The majority of the smaller segments in the segmented Frog’s ovum are destined to form into the epiblast, and the larger segments become hypoblast and mesoblast.

With a few exceptions (the Rabbit, Lymnæus, etc.) the majority of the smaller segments always become epiblast and of the larger segments hypoblast.

The Frog’s ovum serves as a good medium type for unequally segmenting ova. There are many cases however in which a regular segmentation is far more closely approached, and others in which it is less so.

One familiar instance in which a regular segmentation is nearly approached is afforded by the Rabbit’s ovum, which has indeed usually been regarded as offering an example of a regular segmentation.

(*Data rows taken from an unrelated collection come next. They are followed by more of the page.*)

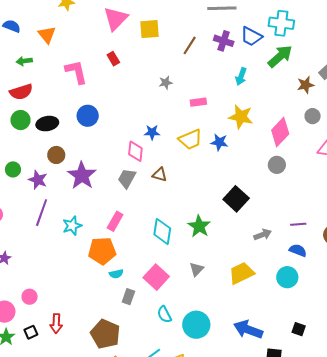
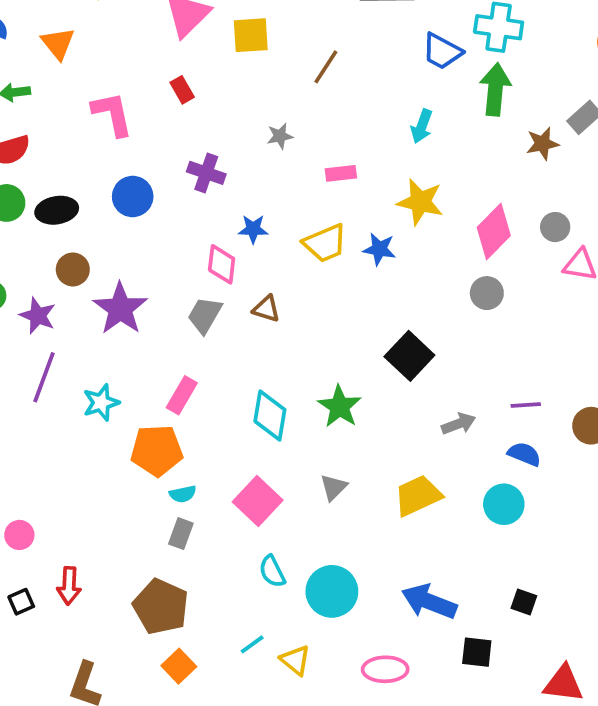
purple cross: (224, 41) -> (206, 173), moved
green arrow: (280, 56) -> (495, 89), turned -44
gray circle: (313, 116) -> (555, 227), moved
gray rectangle: (128, 297) -> (181, 534), moved

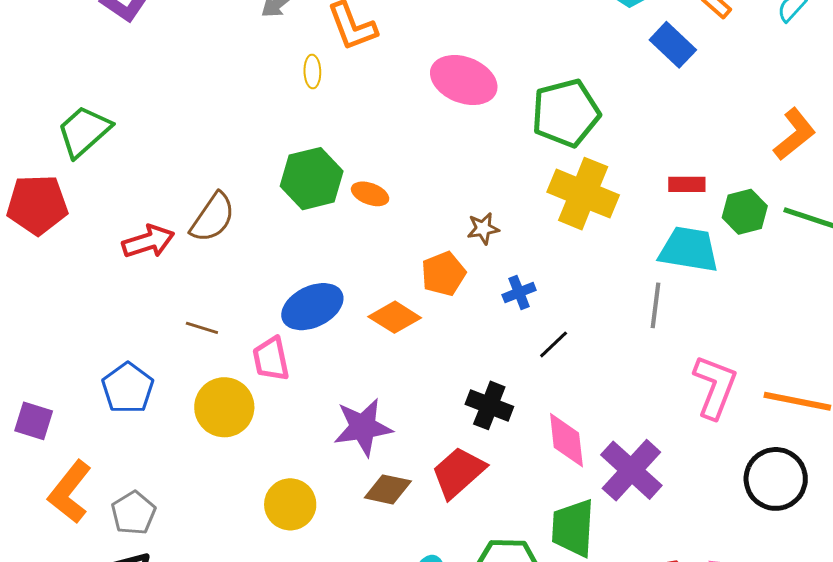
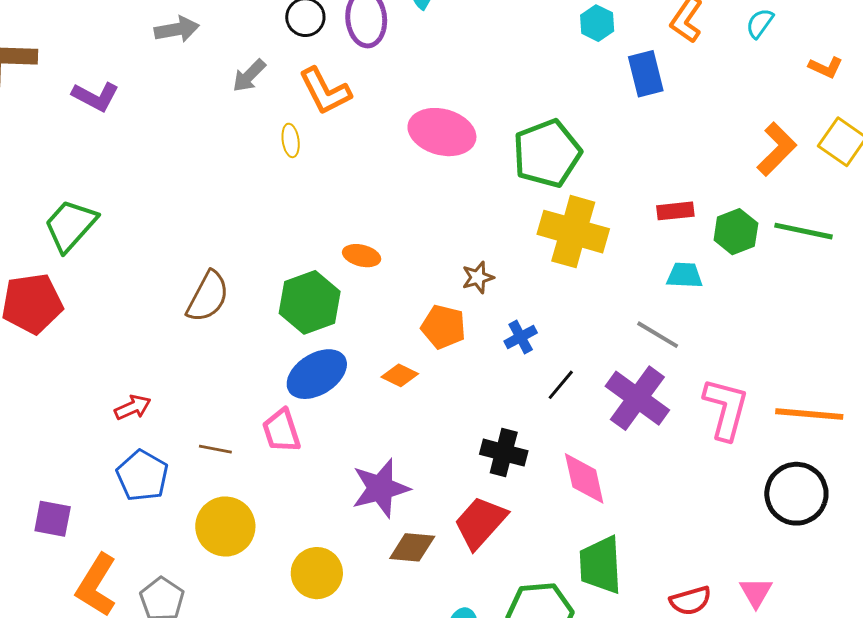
blue rectangle: (673, 45) -> (646, 74), turned 39
green hexagon: (312, 179) -> (310, 302), moved
red arrow: (148, 241) -> (133, 407), moved, size x0.7
cyan trapezoid: (689, 249) -> (685, 275), size x0.6
orange pentagon: (443, 274) -> (443, 327), turned -30
gray line: (655, 305) -> (658, 335), turned -60
orange diamond: (395, 317) -> (400, 375), size x0.7
brown line: (202, 328) -> (215, 449), moved
yellow circle: (224, 407) -> (225, 526), moved
purple cross: (631, 470) -> (637, 398), moved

The ovum of the Rabbit[39] becomes first divided into two sub-equal spheres. The larger and more transparent of the two may, from its eventual fate, be called the epiblastic sphere, and the other the hypoblastic. The two spheres are divided into four, and then by an equatorial furrow into eight—four epiblastic and four hypoblastic. One of the latter assumes a central position. The four epiblastic spheres now divide before the four hypoblastic. There is thus introduced a stage with twelve spheres. It is followed by one with sixteen, and that by one with twenty-four. During the stages with sixteen spheres and onwards the epiblastic spheres gradually envelop the hypoblastic, which remain exposed on the surface at one point only. There is no segmentation cavity.

In Pedicellina, one of the entoproctous Polyzoa, there is a sub-regular segmentation, where however the two primary spheres can be distinguished much in the same way as in the case of the Rabbit.

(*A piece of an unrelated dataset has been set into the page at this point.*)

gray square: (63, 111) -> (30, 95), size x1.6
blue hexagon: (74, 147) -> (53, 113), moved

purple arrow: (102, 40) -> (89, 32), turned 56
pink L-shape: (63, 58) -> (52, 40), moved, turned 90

A very characteristic type of unequal segmentation is that presented by the majority of Gasteropods and Pteropods and probably also of some Lamellibranchiata. It is also found in some Turbellarians, in Bonellia, some Annelids, etc. In many instances it offers a good example of the type where in the course of segmentation the protoplasm becomes aggregated at one pole of the ovum, or of its segments, to become separated off as a clear sphere.

The first four segments formed by two vertical furrows at right angles are equal, but from these there are budded off four smaller segments, which in subsequent stages divide rapidly, receiving however, a continual accession of segments budded off from the larger spheres. The four larger spheres remain conspicuous till near the close of the segmentation. The process of budding, by which the smaller spheres become separated from the larger, consists in a larger sphere throwing out a prominence, which then becomes constricted off from it.

In the extreme forms of this unequal segmentation we find at the end of the second cleavage two larger spheres filled with yolk material and two smaller clear spheres; and in the later stages, though the large spheres continue to bud off small spheres, only the two smaller ones undergo a regular segmentation, and eventually completely envelop the former. Such a case as this has been described in Aplysia by Lankester[40].

The types I have described serve to exemplify unequal segmentation. The Rabbit’s ovum stands at one end of the series, that of Aplysia at the other; and the Frog’s ovum between the two.